UN warns of looming hunger, with over 7.7 million people will face food insecurity in South Sudan
AUTHOR: Losike Elia | PUBLISHED: April 9, 2022
Displaced women and children under a hot sun in South Sudan's Maban County, where food shortages are causing tension, photo by UNHCR
The UN has warned that over seven million of South Sudan population will have nothing to eat in the coming few months. The integrated food security phase classification which was released on Friday, say 62.7 percent of the population will run out of food between April and July this year.
The areas affected includes Jonglei, Unity, Upper Nile, Lakes, Warrap and Kapoeta East states. The report says 1.3 million are children under the age of 5 will also face acute malnutrition across the country.
They says factors contributing to the looming hunger climatic shocks, such as floods and drought, conflict, economic downturn, displacement, and disrupted livelihoods.
The government, Food, and Agriculture Organization (FAO), UNICEF, and World Food Programme (WFP) made a joint statement. They say immediate humanitarian assistance and livelihood support are needed to save lives in the worst affected areas.
Meshak Malo, the FAO Representative in South Sudan, says there is a need to produce more food. He encourages the need for investment in agriculture to help the partners find innovative ways for South Sudanese farmers.
Mr.
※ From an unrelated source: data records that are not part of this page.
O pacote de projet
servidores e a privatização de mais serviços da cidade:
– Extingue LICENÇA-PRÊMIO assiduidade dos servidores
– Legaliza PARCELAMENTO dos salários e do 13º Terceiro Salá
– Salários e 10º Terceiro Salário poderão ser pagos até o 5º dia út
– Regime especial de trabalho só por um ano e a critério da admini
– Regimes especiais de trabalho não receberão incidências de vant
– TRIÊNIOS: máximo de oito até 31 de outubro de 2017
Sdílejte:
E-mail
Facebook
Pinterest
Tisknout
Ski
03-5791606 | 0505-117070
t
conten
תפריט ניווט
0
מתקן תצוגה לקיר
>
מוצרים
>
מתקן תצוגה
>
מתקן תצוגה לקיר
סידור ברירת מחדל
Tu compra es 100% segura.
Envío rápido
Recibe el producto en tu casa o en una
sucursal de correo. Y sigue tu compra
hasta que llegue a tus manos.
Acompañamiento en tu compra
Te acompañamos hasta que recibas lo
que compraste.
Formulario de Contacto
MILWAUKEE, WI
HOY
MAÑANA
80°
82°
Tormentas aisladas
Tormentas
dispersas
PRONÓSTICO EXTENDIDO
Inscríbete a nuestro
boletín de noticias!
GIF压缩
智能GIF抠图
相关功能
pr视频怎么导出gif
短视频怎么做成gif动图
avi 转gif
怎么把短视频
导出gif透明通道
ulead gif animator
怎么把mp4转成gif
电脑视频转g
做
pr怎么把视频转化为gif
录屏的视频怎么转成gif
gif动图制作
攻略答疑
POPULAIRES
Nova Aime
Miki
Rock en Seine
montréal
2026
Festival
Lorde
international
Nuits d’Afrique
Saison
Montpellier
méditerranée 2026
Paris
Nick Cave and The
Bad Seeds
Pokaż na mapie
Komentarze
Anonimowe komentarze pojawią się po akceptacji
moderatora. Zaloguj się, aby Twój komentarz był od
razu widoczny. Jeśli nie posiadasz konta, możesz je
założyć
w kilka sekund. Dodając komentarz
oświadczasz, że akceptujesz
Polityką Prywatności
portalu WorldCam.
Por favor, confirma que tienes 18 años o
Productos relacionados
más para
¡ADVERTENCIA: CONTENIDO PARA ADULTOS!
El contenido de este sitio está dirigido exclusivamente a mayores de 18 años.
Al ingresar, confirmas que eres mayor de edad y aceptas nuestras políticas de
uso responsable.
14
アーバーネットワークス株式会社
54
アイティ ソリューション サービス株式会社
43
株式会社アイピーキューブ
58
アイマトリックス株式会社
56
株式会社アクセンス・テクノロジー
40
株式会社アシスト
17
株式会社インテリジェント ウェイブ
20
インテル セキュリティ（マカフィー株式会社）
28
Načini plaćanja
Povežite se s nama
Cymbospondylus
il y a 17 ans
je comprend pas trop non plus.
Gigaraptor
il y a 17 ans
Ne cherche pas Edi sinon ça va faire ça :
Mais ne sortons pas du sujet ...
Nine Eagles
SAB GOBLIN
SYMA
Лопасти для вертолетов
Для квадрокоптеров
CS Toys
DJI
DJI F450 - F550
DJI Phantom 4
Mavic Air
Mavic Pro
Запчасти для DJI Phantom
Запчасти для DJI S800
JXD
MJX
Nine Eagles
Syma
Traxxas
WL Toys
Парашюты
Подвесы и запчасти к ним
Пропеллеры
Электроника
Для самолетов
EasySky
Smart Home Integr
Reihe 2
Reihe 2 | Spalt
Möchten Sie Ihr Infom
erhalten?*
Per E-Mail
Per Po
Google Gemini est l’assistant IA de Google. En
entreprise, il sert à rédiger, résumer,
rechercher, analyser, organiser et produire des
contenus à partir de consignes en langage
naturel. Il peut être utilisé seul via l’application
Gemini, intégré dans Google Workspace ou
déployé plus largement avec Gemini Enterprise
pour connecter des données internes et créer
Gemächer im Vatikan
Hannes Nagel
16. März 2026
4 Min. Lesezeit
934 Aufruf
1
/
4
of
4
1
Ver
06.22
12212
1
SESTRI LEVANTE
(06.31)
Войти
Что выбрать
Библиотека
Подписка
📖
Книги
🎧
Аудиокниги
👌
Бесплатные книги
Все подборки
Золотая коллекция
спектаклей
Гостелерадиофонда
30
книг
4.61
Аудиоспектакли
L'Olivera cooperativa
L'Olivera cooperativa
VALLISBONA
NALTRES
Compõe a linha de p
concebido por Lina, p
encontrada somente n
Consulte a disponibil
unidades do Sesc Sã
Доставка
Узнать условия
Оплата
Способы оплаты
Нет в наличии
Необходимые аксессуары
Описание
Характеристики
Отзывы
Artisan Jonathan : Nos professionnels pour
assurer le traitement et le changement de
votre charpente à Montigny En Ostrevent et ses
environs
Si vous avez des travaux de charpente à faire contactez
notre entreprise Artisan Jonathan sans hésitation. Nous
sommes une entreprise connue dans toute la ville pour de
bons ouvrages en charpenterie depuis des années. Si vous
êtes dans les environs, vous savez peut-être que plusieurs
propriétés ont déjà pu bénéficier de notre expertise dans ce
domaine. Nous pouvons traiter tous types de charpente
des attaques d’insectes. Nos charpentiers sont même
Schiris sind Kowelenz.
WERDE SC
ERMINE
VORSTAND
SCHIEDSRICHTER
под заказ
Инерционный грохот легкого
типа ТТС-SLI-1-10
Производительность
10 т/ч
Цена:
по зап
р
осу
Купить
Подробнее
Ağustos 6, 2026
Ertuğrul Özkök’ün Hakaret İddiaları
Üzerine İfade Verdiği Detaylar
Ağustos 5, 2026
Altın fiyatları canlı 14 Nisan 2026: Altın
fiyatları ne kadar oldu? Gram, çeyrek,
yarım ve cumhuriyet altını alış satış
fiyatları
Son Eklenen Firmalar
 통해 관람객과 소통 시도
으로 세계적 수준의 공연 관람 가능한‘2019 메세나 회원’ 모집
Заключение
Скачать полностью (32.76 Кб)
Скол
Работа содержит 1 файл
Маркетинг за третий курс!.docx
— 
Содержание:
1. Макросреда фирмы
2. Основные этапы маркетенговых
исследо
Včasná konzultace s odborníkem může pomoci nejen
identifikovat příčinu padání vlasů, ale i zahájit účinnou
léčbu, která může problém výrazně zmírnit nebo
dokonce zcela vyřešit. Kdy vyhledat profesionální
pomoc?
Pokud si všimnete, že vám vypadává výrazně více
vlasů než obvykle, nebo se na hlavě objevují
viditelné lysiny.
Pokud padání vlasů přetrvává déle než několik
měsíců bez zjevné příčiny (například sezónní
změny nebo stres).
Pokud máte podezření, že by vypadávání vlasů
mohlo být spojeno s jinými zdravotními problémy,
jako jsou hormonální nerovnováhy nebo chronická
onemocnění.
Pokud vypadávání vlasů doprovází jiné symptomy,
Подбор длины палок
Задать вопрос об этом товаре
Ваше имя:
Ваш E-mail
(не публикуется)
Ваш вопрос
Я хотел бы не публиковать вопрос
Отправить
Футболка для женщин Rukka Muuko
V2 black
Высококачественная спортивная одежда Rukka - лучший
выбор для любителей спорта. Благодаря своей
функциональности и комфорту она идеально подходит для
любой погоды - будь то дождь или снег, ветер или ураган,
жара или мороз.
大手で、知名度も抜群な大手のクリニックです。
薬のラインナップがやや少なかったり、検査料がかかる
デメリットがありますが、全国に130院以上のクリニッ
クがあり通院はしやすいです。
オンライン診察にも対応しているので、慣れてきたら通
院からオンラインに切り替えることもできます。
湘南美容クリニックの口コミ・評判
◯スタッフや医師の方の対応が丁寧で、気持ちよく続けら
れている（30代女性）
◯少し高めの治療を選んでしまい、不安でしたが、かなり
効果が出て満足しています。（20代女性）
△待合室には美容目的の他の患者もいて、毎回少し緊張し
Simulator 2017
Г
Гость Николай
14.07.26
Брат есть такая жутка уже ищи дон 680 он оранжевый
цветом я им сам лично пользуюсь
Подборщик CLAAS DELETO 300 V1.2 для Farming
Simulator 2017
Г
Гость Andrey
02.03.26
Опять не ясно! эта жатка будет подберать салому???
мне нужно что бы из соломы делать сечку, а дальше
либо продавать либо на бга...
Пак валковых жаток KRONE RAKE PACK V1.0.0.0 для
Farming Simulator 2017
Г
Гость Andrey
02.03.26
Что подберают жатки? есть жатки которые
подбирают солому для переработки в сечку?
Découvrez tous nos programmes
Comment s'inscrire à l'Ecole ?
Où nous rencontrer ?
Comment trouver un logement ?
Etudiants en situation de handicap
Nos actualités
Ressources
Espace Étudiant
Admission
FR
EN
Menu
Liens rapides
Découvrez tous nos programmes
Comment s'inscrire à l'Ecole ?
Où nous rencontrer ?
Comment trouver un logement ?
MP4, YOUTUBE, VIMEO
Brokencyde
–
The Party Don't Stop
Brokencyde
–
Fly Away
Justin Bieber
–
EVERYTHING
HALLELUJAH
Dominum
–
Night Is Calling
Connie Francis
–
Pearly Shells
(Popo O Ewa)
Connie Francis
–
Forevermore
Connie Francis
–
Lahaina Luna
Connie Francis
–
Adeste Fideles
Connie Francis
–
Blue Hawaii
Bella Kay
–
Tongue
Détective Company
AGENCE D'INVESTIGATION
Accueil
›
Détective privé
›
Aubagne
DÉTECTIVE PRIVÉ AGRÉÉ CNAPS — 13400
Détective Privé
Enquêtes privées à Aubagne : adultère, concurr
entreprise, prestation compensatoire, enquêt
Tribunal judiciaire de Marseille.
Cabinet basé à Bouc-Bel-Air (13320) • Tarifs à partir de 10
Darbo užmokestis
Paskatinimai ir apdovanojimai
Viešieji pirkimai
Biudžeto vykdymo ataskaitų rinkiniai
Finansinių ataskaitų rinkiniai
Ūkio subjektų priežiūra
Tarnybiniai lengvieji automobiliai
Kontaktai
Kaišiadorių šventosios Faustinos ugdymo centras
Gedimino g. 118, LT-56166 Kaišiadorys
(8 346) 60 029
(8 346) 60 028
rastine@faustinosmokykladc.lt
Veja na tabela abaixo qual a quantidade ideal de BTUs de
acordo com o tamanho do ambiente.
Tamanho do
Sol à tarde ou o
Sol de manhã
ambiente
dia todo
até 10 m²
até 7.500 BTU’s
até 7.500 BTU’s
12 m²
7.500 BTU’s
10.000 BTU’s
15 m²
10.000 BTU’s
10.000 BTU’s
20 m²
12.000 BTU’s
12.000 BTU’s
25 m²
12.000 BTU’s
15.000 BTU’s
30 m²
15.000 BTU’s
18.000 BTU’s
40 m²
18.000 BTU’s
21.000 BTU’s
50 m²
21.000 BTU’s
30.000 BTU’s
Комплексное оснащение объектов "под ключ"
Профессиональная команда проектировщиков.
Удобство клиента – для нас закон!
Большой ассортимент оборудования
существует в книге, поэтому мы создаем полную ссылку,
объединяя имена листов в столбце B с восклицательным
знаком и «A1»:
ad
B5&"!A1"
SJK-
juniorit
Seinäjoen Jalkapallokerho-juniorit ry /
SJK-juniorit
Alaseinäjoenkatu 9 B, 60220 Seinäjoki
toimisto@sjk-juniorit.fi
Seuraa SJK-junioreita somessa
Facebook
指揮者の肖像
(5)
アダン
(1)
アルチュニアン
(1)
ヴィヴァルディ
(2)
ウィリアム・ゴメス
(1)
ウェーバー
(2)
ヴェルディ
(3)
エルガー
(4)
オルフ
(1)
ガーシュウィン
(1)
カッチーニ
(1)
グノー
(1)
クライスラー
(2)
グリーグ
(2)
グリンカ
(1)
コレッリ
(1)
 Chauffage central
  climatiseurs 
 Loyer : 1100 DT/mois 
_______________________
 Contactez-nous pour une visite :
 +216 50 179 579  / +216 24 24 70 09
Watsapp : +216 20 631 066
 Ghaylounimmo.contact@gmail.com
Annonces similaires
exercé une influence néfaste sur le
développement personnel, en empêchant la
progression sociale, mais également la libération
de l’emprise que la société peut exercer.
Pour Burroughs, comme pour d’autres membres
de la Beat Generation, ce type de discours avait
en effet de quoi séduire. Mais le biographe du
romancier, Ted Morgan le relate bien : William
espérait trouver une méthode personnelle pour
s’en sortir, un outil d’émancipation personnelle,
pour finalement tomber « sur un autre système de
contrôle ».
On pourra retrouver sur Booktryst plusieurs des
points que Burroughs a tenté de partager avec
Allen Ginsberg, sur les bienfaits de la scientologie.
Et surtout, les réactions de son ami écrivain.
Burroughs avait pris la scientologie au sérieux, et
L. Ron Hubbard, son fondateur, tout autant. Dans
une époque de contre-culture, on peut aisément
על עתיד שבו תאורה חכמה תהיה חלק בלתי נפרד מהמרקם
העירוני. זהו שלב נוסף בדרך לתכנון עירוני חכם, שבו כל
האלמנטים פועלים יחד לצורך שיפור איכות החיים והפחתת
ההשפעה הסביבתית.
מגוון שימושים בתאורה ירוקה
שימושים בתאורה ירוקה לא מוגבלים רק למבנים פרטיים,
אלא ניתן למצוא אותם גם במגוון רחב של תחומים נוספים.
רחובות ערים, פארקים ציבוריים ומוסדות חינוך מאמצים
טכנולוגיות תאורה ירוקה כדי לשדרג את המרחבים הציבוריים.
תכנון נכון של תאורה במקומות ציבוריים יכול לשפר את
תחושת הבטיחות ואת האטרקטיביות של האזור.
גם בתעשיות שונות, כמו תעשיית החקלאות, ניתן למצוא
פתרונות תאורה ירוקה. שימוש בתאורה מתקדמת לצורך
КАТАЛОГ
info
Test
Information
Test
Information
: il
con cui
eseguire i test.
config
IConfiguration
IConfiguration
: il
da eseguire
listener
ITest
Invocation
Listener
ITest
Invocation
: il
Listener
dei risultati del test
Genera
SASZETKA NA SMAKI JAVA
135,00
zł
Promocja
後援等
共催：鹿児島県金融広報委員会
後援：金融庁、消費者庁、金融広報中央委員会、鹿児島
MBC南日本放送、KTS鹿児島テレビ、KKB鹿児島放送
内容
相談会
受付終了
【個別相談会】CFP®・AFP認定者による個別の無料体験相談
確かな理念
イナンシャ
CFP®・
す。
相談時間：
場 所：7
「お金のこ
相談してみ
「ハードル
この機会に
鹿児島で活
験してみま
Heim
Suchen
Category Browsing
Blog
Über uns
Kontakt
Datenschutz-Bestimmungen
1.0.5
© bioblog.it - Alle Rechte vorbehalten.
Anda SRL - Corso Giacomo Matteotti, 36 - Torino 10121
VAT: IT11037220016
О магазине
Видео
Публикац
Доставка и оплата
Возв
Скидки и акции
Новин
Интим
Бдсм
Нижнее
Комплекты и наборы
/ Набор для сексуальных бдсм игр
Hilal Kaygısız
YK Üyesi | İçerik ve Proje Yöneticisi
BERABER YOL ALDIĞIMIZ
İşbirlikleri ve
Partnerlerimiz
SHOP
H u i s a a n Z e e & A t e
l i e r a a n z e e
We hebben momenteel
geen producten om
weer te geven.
Malo reiterates his organization’s support to provide seeds, farming tools, and fishing kits to people in urgent need of assistance.
The minister of agriculture and food security, Hon. Josephine Joseph Lagu appealed for immediate humanitarian interventions. She describes the finding as a profoundly worrying situation that needs to be addressed on time.
“Immediate scale-up of multi-sectoral humanitarian assistance is needed to save lives and prevent the total collapse of livelihoods in the affected counties, particularly those with a high share of the populations.”
The UN said the catastrophe phase 5 and emergency IPC phase 4. urgent action required for people in crisis IPC phase 3 to protect their livelihoods and reduce household-level food consumption gaps.
The minister of humanitarian affairs and disaster management Hon. Peter Mayen urged the partners to invest money in agricultural industry to empower local farmers and youth to produce food.
He believes that method will help people engage in food production and reduce humanitarian dependency and economic pressures.
The Deputy special representative of the secretary-general, resident, and humanitarian coordinator, representing the UN, Sarah Beysolow, says the government has the primary mandate to foster the country’s development.
She says the humanitarian agencies’ roles are to save the lives of the severely suffering people.
They urge the government to take the lead in developing the agriculture industry in the country.
Director of NGO Forum Secretariat, Pius Ojara, appealed to the government to improve security and infrastructure in the country, to help the small-scale farmers access markets.
“We are appealing for safety and security for the populations to return to their farms and engage in farming,”
An estimated 6.35 million people (52.6% of the population) faced Crisis (IPC Phase 3) or worse acute food insecurity in South Sudan last year.